Part 1: Removing the Case
- 4.5mm Game Bit “Security” Driver
- Locking Pliers aka “Vise-Grip or Mole Grip/Wrench” (optional)
For most people, removing the case will be delayed until you can acquire the proper screwdriver to remove the proprietary half-inch “game bit” screws that hold the case together. Since the screws are likely machine-tightened, it may be difficult to loosen them. So, I suggest you use locking pliers (or vise grips) to add some extra torque! The locking pliers are really a must… I have had very limited success without them.
There are 6 game bit screws located on the bottom of the console–1 for each of the circular legs (circled above in bright green) and 4 around the perimeter (circled above in bright teal).
Here is a shot of the locking pliers in action, what a time saver! Remove all six screws, and you should be able to open the case and see the belly of the beast!
Part 2: Removing the Motherboard
- Small Phillips Screwdrivers (I also used a flat-head, but be careful not to strip screws!)
- Weak Magnet Pick-Up Tool
To take out the motherboard, you have to remove 14-16 screws depending on your N64. But, if you want to remove the metal housing around the board itself, you will have to remove the extra screws holding the heat sinks and board connections. In the image below, I have color-coded the screws into simple groups, and I would recommend keeping the screws together in these groups for reassembly. You may also need the locking pliers again if the screws are too tight.
As you can see, my N64 had a total of 27 screws on the bottom of the case (there are actually 2 more screws which lock in the cartridge slot on the top of case). Removing all the color groups except RED and BLUE should be enough to get the board out of the case. But, if you want to remove the metal housing around the board remove the RED and BLUE groups, too.
Part 3: Scrub, Clean, and Dry
- Toothbrush with Soft Bristles
- 70% Isopropyl Alcohol for the Case
- 90% Isopropyl Alcohol for the Motherboard
- Toothpicks or Hard-Tip Cotton Swabs
- Can of Compressed Air or “Dust Remover” Spray
Now, it is time to start cleaning everything. Start with the case. First, use a paper towel to knock off big dust spots. Then for deep cleaning, use the toothbrush moistened with 70% alcohol to scrub off surface dirt and grime. Using a toothbrush and alcohol should prevent messing up any stickers on the bottom of the case. If you cannot reach a spot with the toothbrush, then use the toothpicks. After you finish the case, repeat this process for all the small removable pieces on the case (everything but the motherboard).
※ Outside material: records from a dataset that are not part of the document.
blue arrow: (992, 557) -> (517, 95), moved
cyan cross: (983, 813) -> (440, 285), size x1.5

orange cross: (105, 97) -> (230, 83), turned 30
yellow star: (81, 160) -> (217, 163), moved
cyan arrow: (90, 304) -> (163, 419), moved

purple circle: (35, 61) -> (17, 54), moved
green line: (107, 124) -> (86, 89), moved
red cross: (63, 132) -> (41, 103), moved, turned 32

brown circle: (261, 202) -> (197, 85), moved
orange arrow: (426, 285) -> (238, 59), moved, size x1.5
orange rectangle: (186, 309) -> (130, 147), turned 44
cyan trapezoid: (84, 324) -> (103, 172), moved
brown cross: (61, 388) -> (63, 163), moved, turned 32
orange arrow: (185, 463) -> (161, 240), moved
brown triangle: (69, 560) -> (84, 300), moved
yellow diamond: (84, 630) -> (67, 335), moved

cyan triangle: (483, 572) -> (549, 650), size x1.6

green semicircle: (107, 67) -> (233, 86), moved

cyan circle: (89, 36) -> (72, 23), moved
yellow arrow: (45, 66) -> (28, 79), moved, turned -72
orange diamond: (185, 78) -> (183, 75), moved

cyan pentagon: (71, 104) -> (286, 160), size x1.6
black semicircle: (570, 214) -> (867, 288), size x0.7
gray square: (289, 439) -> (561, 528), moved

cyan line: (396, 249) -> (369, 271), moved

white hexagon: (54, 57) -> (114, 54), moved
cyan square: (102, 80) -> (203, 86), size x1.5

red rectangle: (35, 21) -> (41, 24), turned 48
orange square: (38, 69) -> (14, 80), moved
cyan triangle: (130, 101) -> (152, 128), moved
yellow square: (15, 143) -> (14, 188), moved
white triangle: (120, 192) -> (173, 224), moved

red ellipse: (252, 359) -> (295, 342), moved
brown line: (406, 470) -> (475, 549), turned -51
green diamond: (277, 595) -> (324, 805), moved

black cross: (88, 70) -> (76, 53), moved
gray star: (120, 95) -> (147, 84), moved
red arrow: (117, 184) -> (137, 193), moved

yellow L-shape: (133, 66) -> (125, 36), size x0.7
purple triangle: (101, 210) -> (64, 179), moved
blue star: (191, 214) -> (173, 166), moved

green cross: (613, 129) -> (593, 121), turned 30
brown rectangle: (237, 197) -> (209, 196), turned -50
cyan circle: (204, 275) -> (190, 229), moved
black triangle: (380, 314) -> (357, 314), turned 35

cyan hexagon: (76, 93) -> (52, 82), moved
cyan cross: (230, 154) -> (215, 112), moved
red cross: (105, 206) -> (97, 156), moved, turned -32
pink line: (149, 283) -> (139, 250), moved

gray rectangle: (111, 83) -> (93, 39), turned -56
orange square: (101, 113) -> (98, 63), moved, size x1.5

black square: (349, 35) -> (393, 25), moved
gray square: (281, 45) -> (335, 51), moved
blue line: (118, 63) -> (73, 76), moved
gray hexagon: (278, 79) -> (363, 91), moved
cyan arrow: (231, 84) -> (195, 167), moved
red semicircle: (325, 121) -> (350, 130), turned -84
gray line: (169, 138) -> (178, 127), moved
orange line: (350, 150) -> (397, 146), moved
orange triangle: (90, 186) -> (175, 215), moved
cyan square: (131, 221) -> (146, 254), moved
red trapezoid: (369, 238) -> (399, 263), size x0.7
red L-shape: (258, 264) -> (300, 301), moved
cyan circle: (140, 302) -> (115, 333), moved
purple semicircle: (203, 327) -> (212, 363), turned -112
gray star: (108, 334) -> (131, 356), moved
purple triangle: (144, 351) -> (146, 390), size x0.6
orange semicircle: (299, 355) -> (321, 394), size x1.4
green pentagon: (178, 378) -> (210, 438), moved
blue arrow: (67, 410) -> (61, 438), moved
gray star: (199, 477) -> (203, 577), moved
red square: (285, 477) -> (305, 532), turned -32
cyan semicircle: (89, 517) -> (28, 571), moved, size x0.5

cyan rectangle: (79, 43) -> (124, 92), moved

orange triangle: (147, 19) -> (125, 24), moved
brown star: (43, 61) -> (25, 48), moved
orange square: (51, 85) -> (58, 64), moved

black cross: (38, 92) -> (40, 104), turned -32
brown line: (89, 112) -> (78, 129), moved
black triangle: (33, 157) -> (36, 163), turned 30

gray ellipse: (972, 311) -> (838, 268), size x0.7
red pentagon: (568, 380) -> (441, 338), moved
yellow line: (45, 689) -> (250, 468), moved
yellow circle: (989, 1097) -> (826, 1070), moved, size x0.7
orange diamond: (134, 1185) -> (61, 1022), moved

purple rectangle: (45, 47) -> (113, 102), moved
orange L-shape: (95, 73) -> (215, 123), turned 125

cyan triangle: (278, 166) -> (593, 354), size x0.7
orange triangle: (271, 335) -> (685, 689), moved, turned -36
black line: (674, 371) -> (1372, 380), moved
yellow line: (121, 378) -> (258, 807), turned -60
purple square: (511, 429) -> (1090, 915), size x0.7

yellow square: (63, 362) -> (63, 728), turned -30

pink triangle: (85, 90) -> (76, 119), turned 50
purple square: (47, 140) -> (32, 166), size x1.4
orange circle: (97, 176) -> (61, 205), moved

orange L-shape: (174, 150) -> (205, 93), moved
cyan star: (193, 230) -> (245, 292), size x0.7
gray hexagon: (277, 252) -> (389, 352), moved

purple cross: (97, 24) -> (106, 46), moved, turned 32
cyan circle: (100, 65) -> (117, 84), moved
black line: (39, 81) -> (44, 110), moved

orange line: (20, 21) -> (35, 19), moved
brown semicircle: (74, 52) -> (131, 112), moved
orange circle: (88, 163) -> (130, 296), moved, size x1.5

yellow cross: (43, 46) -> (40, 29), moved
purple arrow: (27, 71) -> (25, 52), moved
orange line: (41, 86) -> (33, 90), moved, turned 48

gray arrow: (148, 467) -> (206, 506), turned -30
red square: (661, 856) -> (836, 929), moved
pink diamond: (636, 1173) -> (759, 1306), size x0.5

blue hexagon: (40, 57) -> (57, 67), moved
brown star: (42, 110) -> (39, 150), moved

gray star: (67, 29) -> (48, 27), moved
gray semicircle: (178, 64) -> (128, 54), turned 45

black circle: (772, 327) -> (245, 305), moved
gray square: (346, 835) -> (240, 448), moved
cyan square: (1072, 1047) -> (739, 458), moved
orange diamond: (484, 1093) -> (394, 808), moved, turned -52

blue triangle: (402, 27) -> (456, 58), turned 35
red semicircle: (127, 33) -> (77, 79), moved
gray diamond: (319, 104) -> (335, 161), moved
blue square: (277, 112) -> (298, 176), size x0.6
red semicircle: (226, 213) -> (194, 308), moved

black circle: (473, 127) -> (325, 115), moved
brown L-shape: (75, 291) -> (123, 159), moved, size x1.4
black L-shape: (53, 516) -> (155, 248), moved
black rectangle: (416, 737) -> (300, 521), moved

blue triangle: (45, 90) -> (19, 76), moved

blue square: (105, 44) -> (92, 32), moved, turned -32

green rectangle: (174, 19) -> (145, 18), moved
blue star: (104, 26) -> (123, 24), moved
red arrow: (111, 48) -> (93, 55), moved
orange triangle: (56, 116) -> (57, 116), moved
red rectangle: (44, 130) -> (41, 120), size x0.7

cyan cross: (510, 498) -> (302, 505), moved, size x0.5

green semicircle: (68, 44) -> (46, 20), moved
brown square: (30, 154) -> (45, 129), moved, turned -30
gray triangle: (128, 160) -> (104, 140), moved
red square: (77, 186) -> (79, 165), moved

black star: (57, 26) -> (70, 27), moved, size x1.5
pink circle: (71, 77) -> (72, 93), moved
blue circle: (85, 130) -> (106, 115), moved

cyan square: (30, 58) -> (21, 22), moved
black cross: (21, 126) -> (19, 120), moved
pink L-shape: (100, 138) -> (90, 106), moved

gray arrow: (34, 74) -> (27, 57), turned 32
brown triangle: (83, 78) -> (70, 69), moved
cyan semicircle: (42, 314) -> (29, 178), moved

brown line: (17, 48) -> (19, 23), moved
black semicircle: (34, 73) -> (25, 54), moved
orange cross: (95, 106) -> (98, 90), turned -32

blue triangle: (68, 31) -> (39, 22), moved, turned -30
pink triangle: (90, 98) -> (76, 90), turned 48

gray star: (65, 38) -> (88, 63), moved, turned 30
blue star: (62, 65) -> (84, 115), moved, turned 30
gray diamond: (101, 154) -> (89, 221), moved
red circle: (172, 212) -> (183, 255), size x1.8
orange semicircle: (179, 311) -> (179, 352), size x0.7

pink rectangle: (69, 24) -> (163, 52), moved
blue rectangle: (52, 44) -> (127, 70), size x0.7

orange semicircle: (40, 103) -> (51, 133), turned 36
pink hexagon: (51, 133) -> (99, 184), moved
For the motherboard, skip the paper towels and use the toothbrush and 90% alcohol. Make sure to be very careful around the components on the motherboard! Scrubbing too hard could jar a component loose or knock it entirely off the board.
Once everything has been scrubbed clean, you should give the parts time to dry. I recommend waiting overnight before reassembly, but the alcohol should dry quickly.
Part 4: Reassemble, Test, and Done!
- Everything from Parts 2 and 3
Assuming Parts 1-3 went well, and you have kept your pieces organized, this should be the easy part. First, refasten the screws to the motherboard, expansion slot, and outlets. Then, test the system for good measure. Finally, refasten the 6 game bit screws are you are done!